Let $ h \left( \cdot \right) $ be a convex function.
The proximal operator is defined by:
$$ \operatorname{Prox}_{ \lambda h( u ) } \left( x \right) = \arg \min_{u} \lambda h \left( u \right) + \frac{1}{2} {\left\| u - x \right\|}_{2}^{2} $$
Why is this operator well defined? We must see that exist that minimum and is unique. But I don't see how to do that and I don't find any information on the bibliography.
I will assume that the domain of $h$ is finite dimensional, non empty and open. As a result, $h$ is continuous and the epigraph of $h$ has a supporting hyperplane, that is, there is some $g, \alpha$ such that $h(x) \ge \langle g , x \rangle + \alpha$ for all $x$.

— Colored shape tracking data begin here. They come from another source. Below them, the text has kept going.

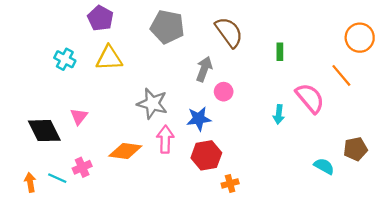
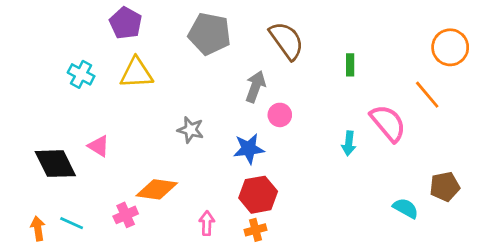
gray star: (152, 104) -> (191, 130), size x0.7
pink triangle: (79, 116) -> (99, 146), turned -36
pink arrow: (165, 139) -> (207, 223), moved, size x0.7
pink cross: (82, 167) -> (126, 215), moved
orange cross: (230, 183) -> (255, 230), moved

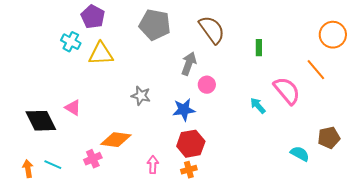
cyan cross: (81, 74) -> (71, 42), moved
cyan arrow: (349, 143) -> (258, 106), turned 132

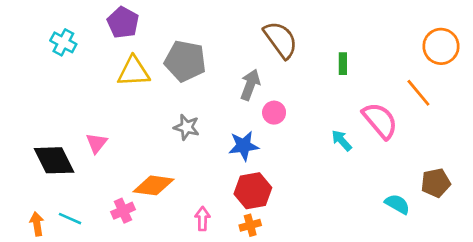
gray pentagon: (155, 25) -> (185, 61), moved
cyan cross: (71, 42) -> (63, 42), moved
pink triangle: (73, 108) -> (96, 143), turned 36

It is straightforward to show that the level sets of $u \mapsto \langle g , x \rangle + \alpha+ {1 \over 2} \|u-x\|^2$ are bounded, and hence the level sets of $u \mapsto h(u) + {1 \over 2} \|u-x\|^2$ are bounded. Since $h$ is continuous, the level sets are compact and it follows that the proximal function has a $\min$. Since the $\|u-x\|^2$ term is strictly convex, it follows that the minimiser is unique.